**PROMPT:**
In the listing that follows, find the line with "راهبندهای برقی با", then copy exactly from it through the line with "контроля воздух", leaving out every picture.

**TASK INPUT:**
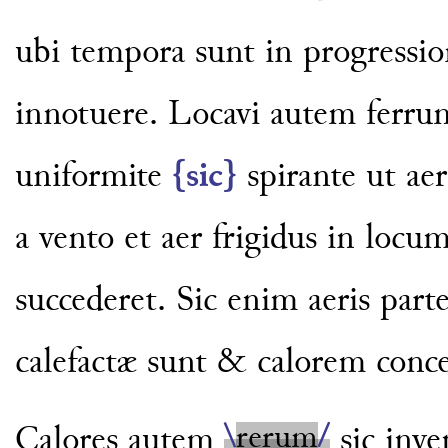
ubi tempora sunt
in progressio
innotuere. Locavi
autem ferrum
uniformite
{sic}
spirante ut ae
a
vento et aer frigidus in locu
succederet. Sic enim aeris par
calefactæ sunt & calorem conce
\
rerum
/
Calores autem
sic inve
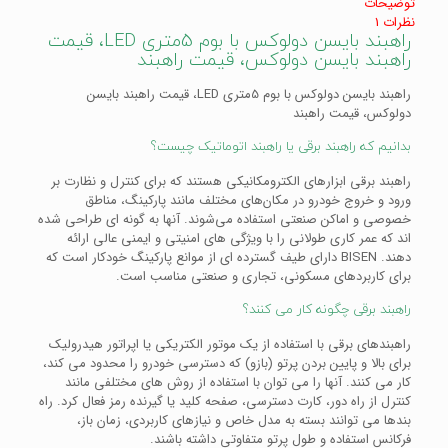
توضیحات
نظرات
1
راهبند بایسن دولوکس با بوم 5متری LED، قیمت
راهبند بایسن دولوکس، قیمت راهبند
راهبند بایسن دولوکس با بوم 5متری LED، قیمت راهبند بایسن
دولوکس، قیمت راهبند
بدانیم که راهبند برقی یا راهبند اتوماتیک چیست؟
راهبند برقی ابزارهای الکترومکانیکی هستند که برای کنترل و نظارت بر
ورود و خروج خودرو در مکان‌های مختلف مانند پارکینگ، مناطق
خصوصی و اماکن صنعتی استفاده می‌شوند. آنها به گونه ای طراحی شده
اند که عمر کاری طولانی را با ویژگی های امنیتی و ایمنی عالی ارائه
دهند. BISEN دارای طیف گسترده ای از موانع پارکینگ خودکار است که
برای کاربردهای مسکونی، تجاری و صنعتی مناسب است.
راهبند برقی چگونه کار می کنند؟
راهبندهای برقی با استفاده از یک موتور الکتریکی یا اپراتور هیدرولیک
برای بالا و پایین بردن پرتو (بازو) که دسترسی خودرو را محدود می کند،
کار می کنند. آنها را می توان با استفاده از روش های مختلفی مانند
کنترل از راه دور، کارت دسترسی، صفحه کلید یا گیرنده رمز فعال کرد. راه
بندها می توانند بسته به مدل خاص و نیازهای کاربردی، زمان باز،
فرکانس استفاده و طول پرتو متفاوتی داشته باشند.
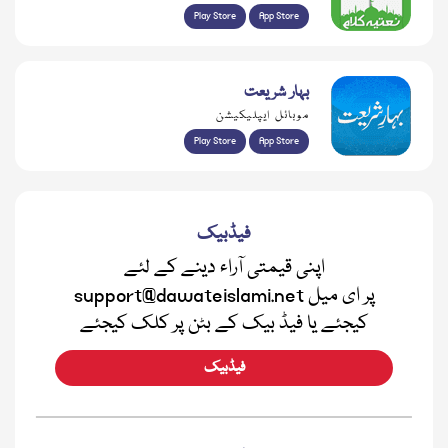
Play Store
App Store
بہار شریعت
موبائل ایپلیکیشن
Play Store
App Store
فیڈبیک
اپنی قیمتی آراء دینے کے لئے
support@dawateislami.net پر ای میل
کیجئے یا فیڈ بیک کے بٹن پر کلک کیجئے
فیڈبیک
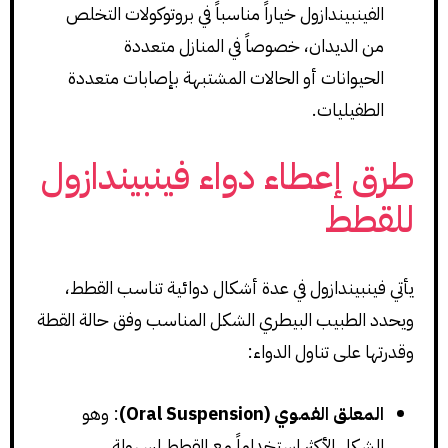
الفينبيندازول خياراً مناسباً في بروتوكولات التخلص
من الديدان، خصوصاً في المنازل متعددة
الحيوانات أو الحالات المشتبهة بإصابات متعددة
الطفيليات.
طرق إعطاء دواء فينبيندازول
للقطط
يأتي فينبيندازول في عدة أشكال دوائية تناسب القطط،
ويحدد الطبيب البيطري الشكل المناسب وفق حالة القطة
وقدرتها على تناول الدواء:
المعلق الفموي (Oral Suspension)
: وهو
الشكل الأكثر استخداماً مع القطط لسهولة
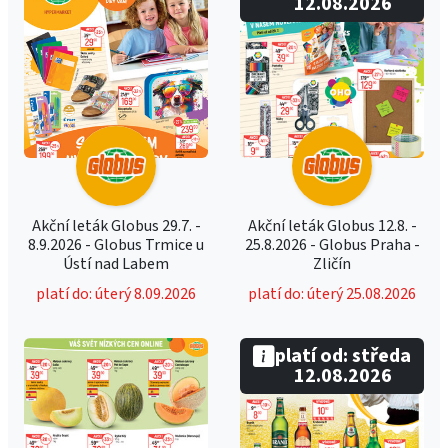
12.08.2026
Akční leták Globus 29.7. -
Akční leták Globus 12.8. -
8.9.2026 - Globus Trmice u
25.8.2026 - Globus Praha -
Ústí nad Labem
Zličín
platí do: úterý 8.09.2026
platí do: úterý 25.08.2026
platí od: středa
12.08.2026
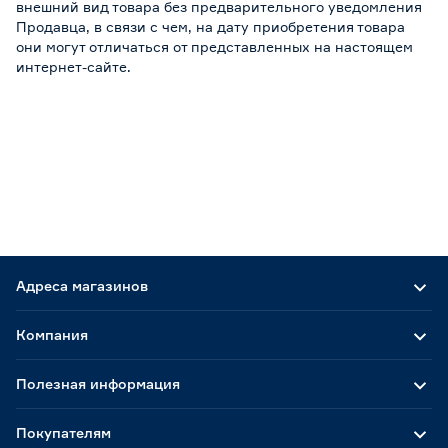
внешний вид товара без предварительного уведомления
Продавца, в связи с чем, на дату приобретения товара
они могут отличаться от представленных на настоящем
интернет-сайте.
Адреса магазинов
Компания
Полезная информация
Покупателям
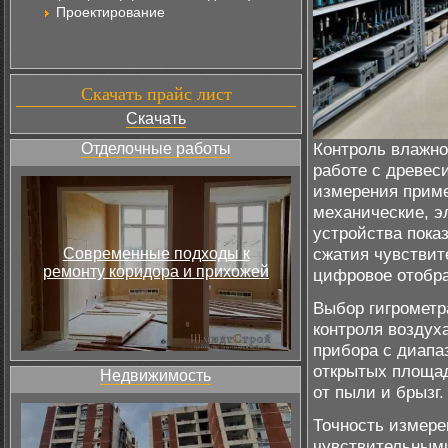
Проектирование
Скачать прайс лист
Скачать
Контроль влажно
Отделочные работы
работе с древес
измерения приме
механические, э
устройства пока
сжатия чувствит
Современные подходы к
ремонту коридора и прихожей
цифровое отобра
Выбор гигрометр
контроля воздух
прибора с диапа
открытых площад
Недвижимость
от пыли и брызг.
Точность измере
чувствительными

**EXERCISE ANSWER:**
راهبندهای برقی با استفاده از یک موتور الکتریکی یا اپراتور هیدرولیک
برای بالا و پایین بردن پرتو (بازو) که دسترسی خودرو را محدود می کند،
کار می کنند. آنها را می توان با استفاده از روش های مختلفی مانند
کنترل از راه دور، کارت دسترسی، صفحه کلید یا گیرنده رمز فعال کرد. راه
بندها می توانند بسته به مدل خاص و نیازهای کاربردی، زمان باز،
فرکانس استفاده و طول پرتو متفاوتی داشته باشند.
Play Store
App Store
بہار شریعت
موبائل ایپلیکیشن
Play Store
App Store
فیڈبیک
اپنی قیمتی آراء دینے کے لئے
support@dawateislami.net پر ای میل
کیجئے یا فیڈ بیک کے بٹن پر کلک کیجئے
فیڈبیک
الفينبيندازول خياراً مناسباً في بروتوكولات التخلص
من الديدان، خصوصاً في المنازل متعددة
الحيوانات أو الحالات المشتبهة بإصابات متعددة
الطفيليات.
طرق إعطاء دواء فينبيندازول
للقطط
يأتي فينبيندازول في عدة أشكال دوائية تناسب القطط،
ويحدد الطبيب البيطري الشكل المناسب وفق حالة القطة
وقدرتها على تناول الدواء:
المعلق الفموي (Oral Suspension)
: وهو
الشكل الأكثر استخداماً مع القطط لسهولة
12.08.2026
Akční leták Globus 29.7. -
Akční leták Globus 12.8. -
8.9.2026 - Globus Trmice u
25.8.2026 - Globus Praha -
Ústí nad Labem
Zličín
platí do: úterý 8.09.2026
platí do: úterý 25.08.2026
platí od: středa
12.08.2026
внешний вид товара без предварительного уведомления
Продавца, в связи с чем, на дату приобретения товара
они могут отличаться от представленных на настоящем
интернет-сайте.
Адреса магазинов
Компания
Полезная информация
Покупателям
Проектирование
Скачать прайс лист
Скачать
Контроль влажно
Отделочные работы
работе с древес
измерения приме
механические, э
устройства пока
сжатия чувствит
Современные подходы к
ремонту коридора и прихожей
цифровое отобра
Выбор гигрометр
контроля воздух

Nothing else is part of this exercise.